● Brief: Retype exactly the span of lines below from the one with "a biophilic stimulus" through the one with "I interned at CFR last summer after". Do not include pictures.

● Entries shown:

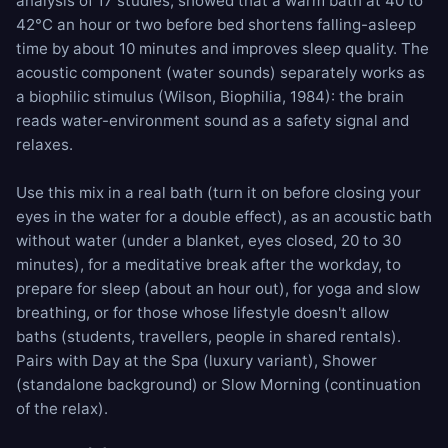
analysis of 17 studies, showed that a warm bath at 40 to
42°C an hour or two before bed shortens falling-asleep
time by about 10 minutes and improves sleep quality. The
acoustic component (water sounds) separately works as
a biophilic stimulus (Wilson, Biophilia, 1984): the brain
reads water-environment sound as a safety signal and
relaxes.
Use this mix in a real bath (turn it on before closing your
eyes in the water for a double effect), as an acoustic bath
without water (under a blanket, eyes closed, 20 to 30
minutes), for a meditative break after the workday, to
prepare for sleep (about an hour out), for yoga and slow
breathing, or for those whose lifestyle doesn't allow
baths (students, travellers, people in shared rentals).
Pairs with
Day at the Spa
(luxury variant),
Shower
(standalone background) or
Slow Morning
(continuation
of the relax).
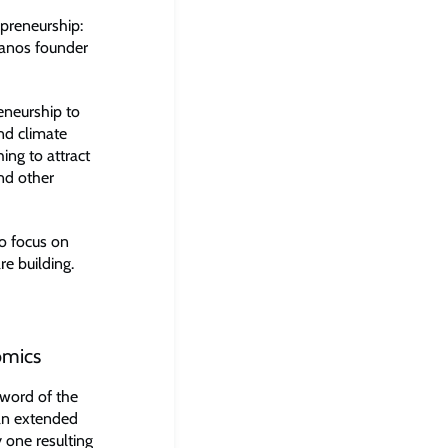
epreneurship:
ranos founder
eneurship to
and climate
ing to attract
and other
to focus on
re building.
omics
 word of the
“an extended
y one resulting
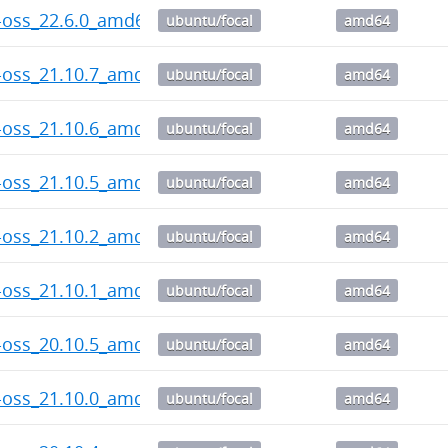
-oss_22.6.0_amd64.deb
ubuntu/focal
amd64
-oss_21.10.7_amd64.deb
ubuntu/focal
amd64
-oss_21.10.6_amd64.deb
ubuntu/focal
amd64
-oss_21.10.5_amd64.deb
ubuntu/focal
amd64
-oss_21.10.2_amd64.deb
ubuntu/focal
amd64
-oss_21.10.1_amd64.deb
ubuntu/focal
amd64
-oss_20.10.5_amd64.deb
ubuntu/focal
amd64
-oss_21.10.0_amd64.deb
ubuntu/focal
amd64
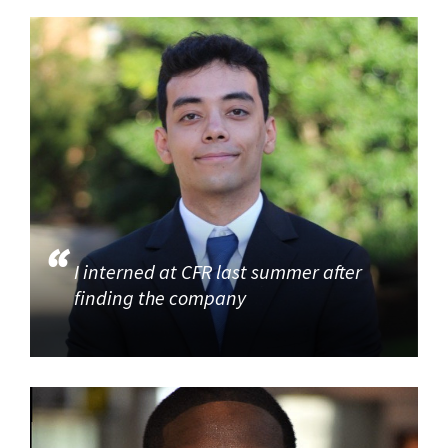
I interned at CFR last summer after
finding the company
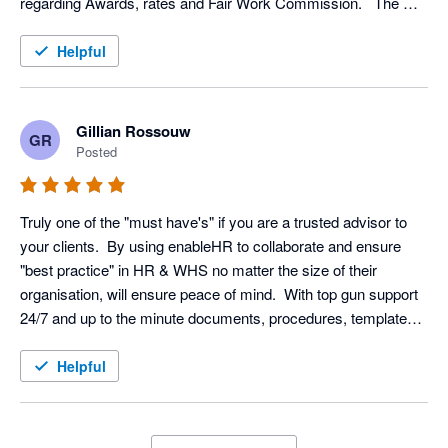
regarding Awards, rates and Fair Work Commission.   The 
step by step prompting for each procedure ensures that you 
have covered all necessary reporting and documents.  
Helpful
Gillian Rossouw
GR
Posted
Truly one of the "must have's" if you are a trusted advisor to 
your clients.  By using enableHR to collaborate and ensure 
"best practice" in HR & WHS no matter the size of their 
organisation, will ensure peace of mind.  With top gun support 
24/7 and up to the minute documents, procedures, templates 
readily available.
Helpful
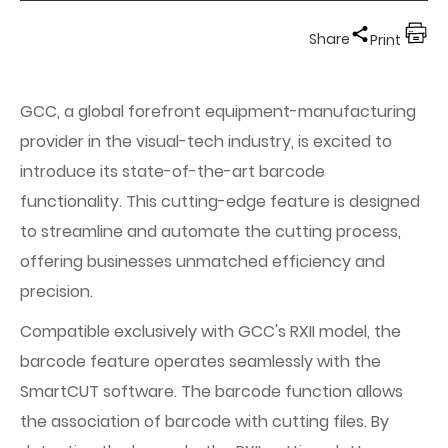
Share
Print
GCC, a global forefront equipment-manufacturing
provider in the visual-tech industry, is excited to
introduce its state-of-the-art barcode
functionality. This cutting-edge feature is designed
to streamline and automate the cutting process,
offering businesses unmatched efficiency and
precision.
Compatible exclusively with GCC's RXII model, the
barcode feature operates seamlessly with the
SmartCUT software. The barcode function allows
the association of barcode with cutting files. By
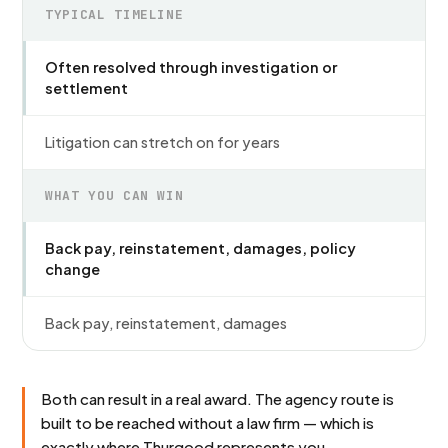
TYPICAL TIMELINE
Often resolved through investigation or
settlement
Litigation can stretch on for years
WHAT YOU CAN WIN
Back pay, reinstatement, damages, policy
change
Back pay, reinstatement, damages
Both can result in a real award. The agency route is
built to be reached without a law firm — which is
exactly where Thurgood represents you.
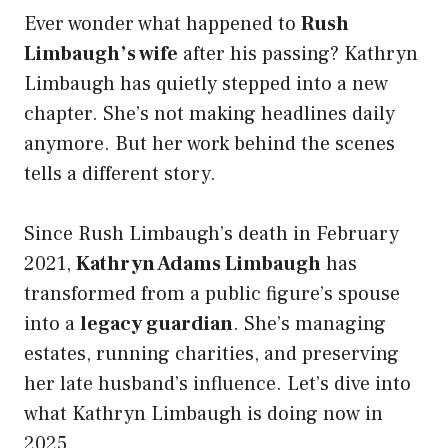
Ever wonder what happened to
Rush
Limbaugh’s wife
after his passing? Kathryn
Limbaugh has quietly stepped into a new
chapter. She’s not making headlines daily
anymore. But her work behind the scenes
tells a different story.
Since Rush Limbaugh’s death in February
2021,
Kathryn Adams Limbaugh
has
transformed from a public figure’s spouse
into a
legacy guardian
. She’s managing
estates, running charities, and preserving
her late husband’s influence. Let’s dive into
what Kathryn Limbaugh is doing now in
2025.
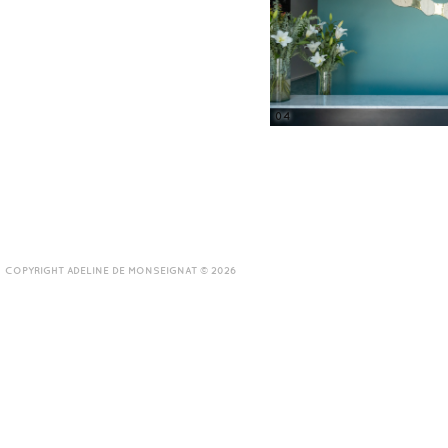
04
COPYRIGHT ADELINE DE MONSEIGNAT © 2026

● Result of this task:
a biophilic stimulus (Wilson, Biophilia, 1984): the brain
reads water-environment sound as a safety signal and
relaxes.
Use this mix in a real bath (turn it on before closing your
eyes in the water for a double effect), as an acoustic bath
without water (under a blanket, eyes closed, 20 to 30
minutes), for a meditative break after the workday, to
prepare for sleep (about an hour out), for yoga and slow
breathing, or for those whose lifestyle doesn't allow
baths (students, travellers, people in shared rentals).
Pairs with
Day at the Spa
(luxury variant),
Shower
(standalone background) or
Slow Morning
(continuation
of the relax).
epreneurship:
ranos founder
eneurship to
and climate
ing to attract
and other
to focus on
re building.
omics
 word of the
“an extended
y one resulting
-oss_22.6.0_amd64.deb
ubuntu/focal
amd64
-oss_21.10.7_amd64.deb
ubuntu/focal
amd64
-oss_21.10.6_amd64.deb
ubuntu/focal
amd64
-oss_21.10.5_amd64.deb
ubuntu/focal
amd64
-oss_21.10.2_amd64.deb
ubuntu/focal
amd64
-oss_21.10.1_amd64.deb
ubuntu/focal
amd64
-oss_20.10.5_amd64.deb
ubuntu/focal
amd64
-oss_21.10.0_amd64.deb
ubuntu/focal
amd64
I interned at CFR last summer after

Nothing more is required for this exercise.